By its tenth anniversary, Reverse Shot had developed a quarterly online format based around its symposiums, alongside reviews, interviews, and other forms of film writing.
In September 2014, Reverse Shot partnered with the Museum of the Moving Image and became the museum's publication for film criticism with Koresky and Reichert continuing as editors. The magazine has kept its extended critical writing as a dialogue between contemporary cinema and film history. Its tenth-anniversary retrospective in Film Comment described the symposium format as central to the magazine's development and noted that its contributors had grown from emerging voices in New York film criticism into participants in established film culture.
==Museum of the Moving Image==
Since 2014, Reverse Shot has been the publication for film criticism of the Museum of the Moving Image. The museum describes it as providing "a different angle on moving images—past, present, and future" and identifies its symposiums as one of its principal recurring forms.
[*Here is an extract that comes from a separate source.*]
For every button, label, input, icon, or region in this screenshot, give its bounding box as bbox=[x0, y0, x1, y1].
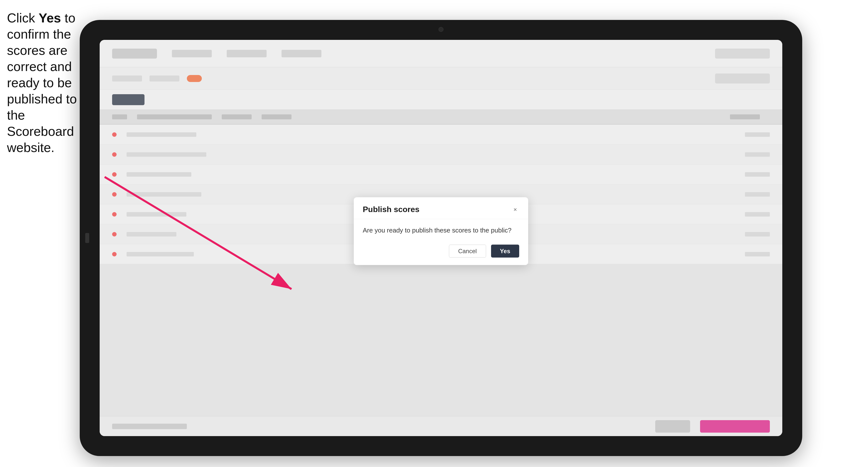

The Museum of the Moving Image marked Reverse Shots tenth anniversary in 2013 with The Life of Film: Celebrating a Decade of Reverse Shot, a program of screenings and discussions featuring the publication's editors and contributors.
For the publication's twentieth anniversary in 2023, the museum presented Reverse Shot at 20: Selections from a Century, a screening series featuring films selected by contributors. The anniversary was also marked by the publication of Reverse Shot: Twenty Years of Film Criticism in Four Movements, an anthology edited by Koresky and Reichert.
==Reception==
By its tenth anniversary, Reverse Shot had more than 30 contributors and had developed a readership within contemporary film criticism. Film Comment described it as a pioneering online film journal and emphasized the development of its contributors within the broader culture of film criticism.
In 2018, David Hudson of the Criterion Collection described Reverse Shot as "one of the most respected online film publications" and noted that it had begun as a print magazine before becoming an online publication.
In a 2024 review of the twentieth-anniversary anthology, Tony McKibin at Senses of Cinema characterized Reverse Shot as a hybrid between film reviewing and academic essay, emphasizing its space for extended critical reflection.